Our results do not support the indiscriminate use of IV fluids as the primary means of sustaining a target MAP. Aggressive fluid resuscitation carries risks, including both pulmonary edema and even re-arrest (33). Furthermore, use of liberal fluid resuscitation in patients unlikely to be fluid responsive can worsen outcomes (34). Cardiac arrest patients with a significant component of systemic inflammation-mediated distributive shock (5) would likely have vasoplegia and require some degree of vasopressors to maintain vascular tone independent of the impact of fluids on cardiac output. Exactly what that balance should be has not been defined, but may be guided by frequent assessment of fluid responsiveness. Practically speaking, ICU nurses are often allowed to titrate vasopressors to a target MAP, but are not given similar liberty to administer fluids. Thus, increasing vasopressor dosage to maintain MAP may get priority over fluid boluses for practical rather than physiologic reasons. Our data suggest that the singular use of vasopressors to target MAP levels post-cardiac arrest may be less beneficial than a matched fluid-and-vasopressor approach, which should prompt clinicians to design protocols aimed at optimizing the complex hemodynamics of post-cardiac arrest syndrome (9).
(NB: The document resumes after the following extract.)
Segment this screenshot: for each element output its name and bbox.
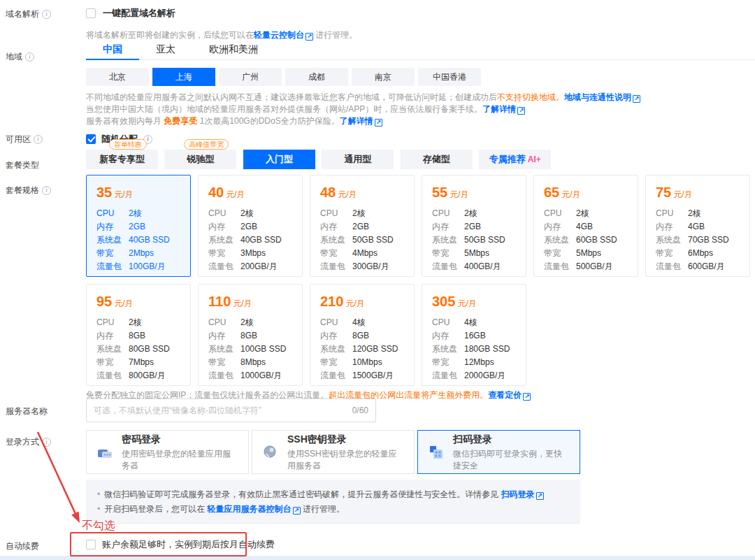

Our retrospective study design and the size of our dataset both limit the conclusions we can draw. The decision to target higher MAP and whether to use fluids or vasopressors was at the discretion of individual physicians and nurses, so we cannot know all of the variables that influenced treatment decisions. A formal, prospective assessment comparing resuscitation strategies is needed to define optimal MAP, fluid and vasopressor targets, and the utility of a tailored approach to account for the clinical heterogeneity encountered in postarrest patients. Our work does provide some suggestion of what constitutes an “optimal” MAP, and the consistency of the findings through differing analytic approaches provides some strength. The use of a summary scoring system such as CVI as a measure of vasopressor dependence is a limitation since it does not reflect subtle differences among patients with similar CVI. Our use of lactate clearance as a measure of shock resolution was somewhat limited by the smaller number of patients in whom serial lactate levels were measured, and it is unclear how well our calculation of lactate clearance approximates shock resolution. It should be noted that in our own dataset, lactate clearance did not associate with better outcome (data not shown) although it has in other groups’ prior work (15–17,24,25). CPC was utilized in this study as a measure of neurologic outcome due to its universal availability among these patients. However, CPC does not correlate well with other measures of neurologic outcome such as discharge location or modified Rankin Scale. Neurologic outcome improves over time with ongoing rehabilitation or therapy (35). This work addresses an important gap in the present literature by evaluating the impact of MAP, vasopressor use, and fluid use on shock resolution and clinical outcomes.